"""
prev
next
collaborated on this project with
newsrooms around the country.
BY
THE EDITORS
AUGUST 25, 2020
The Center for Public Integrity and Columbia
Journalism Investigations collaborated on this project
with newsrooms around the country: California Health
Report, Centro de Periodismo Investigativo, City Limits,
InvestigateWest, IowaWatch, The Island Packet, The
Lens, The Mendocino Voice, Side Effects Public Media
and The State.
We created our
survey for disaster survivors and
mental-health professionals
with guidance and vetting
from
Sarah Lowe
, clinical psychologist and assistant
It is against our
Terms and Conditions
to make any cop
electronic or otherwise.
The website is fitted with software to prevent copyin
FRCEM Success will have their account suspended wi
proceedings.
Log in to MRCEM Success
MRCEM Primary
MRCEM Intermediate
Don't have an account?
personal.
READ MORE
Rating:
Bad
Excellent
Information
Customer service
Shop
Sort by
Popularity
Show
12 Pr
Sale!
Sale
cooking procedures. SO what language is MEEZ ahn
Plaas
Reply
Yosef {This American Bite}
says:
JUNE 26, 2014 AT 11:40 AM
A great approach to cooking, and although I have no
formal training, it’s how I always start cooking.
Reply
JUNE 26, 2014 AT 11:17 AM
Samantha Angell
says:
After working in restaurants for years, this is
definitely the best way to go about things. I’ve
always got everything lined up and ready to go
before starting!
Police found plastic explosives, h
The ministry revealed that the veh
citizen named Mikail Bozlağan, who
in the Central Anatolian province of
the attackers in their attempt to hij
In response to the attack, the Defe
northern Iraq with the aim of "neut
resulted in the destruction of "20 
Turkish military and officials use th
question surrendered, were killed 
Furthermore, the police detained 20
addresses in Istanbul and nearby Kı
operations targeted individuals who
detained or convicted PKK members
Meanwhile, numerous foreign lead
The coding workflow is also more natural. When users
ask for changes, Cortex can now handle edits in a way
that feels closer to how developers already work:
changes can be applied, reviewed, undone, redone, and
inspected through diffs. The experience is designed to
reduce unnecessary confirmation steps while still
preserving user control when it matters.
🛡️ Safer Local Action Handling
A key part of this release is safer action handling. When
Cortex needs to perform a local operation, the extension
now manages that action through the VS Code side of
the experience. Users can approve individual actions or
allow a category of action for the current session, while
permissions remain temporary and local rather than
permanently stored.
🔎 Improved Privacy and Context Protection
"""
- [PROBLEM DESCRIPTION]
Only one stretch of the entries above is wanted: the lines from the one containing "with newsrooms around" through the one containing "electronic or otherwise.". Please reproduce it exactly.

- [EXERCISE SOLUTION]
with newsrooms around the country: California Health
Report, Centro de Periodismo Investigativo, City Limits,
InvestigateWest, IowaWatch, The Island Packet, The
Lens, The Mendocino Voice, Side Effects Public Media
and The State.
We created our
survey for disaster survivors and
mental-health professionals
with guidance and vetting
from
Sarah Lowe
, clinical psychologist and assistant
It is against our
Terms and Conditions
to make any cop
electronic or otherwise.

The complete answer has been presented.